Occorre, poi, leggere il rapporto in relazione a quello pubblicato ad ottobre 2024 sempre dalla Relatrice Speciale, dal titolo Il genocidio come cancellazione coloniale. In tale sede, veniva sottolineato come il colonialismo da insediamento tenda strutturalmente a culminare nella distruzione e sostituzione della popolazione indigena – una tesi centrale ed ampiamente sviluppata negli studi sul settler colonialism. Il nuovo rapporto sviluppa questa analisi sul piano economico, mostrando come le attività di impresa nei Territori palestinesi occupati – in territori strategici come l’edilizia, l’estrazione di risorse, la sicurezza, il turismo – contribuiscano alla progressiva rimozione (displacement) e sostituzione (replacement) della popolazione palestinese. In questa prospettiva, l’”economia del genocidio” non è solo una metafora: descrive il ruolo materiale delle logiche di profitto nella produzione di condizioni strutturali che alimentano il progetto coloniale, di cui stiamo vedendo le estreme conseguenze nella Striscia di Gaza.

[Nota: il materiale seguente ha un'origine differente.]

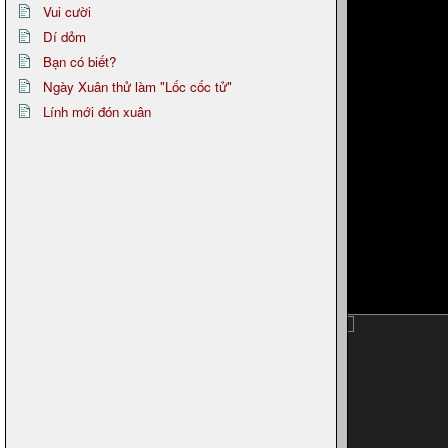
Vui cười
Dí dỏm
Bạn có biết?
Ngày Xuân thử làm "Lốc cốc tử"
Lính mới đón xuân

Alla luce dei precedenti normativi e giurisprudenziali – tanto a livello internazionale quanto in sede domestica – il rapporto sollecita una riflessione sul dovere di prevenzione e disincentivazione di condotte aziendali che contribuiscono, direttamente o indirettamente, alla commissione di atti contrari al diritto internazionale. In tale prospettiva, la corporate accountability non si configura solo come esigenza etico-politica, ma come dimensione sempre più rilevante dell’architettura giuridica contemporanea volta alla tutela dei diritti fondamentali nei contesti di dominio coloniale e violenza strutturale.

 

[Disclaimer: Tutte le fonti citate sono disponibili in lingua inglese. Le traduzioni presenti nel testo sono a cura dell’autrice e non costituiscono versioni ufficiali.]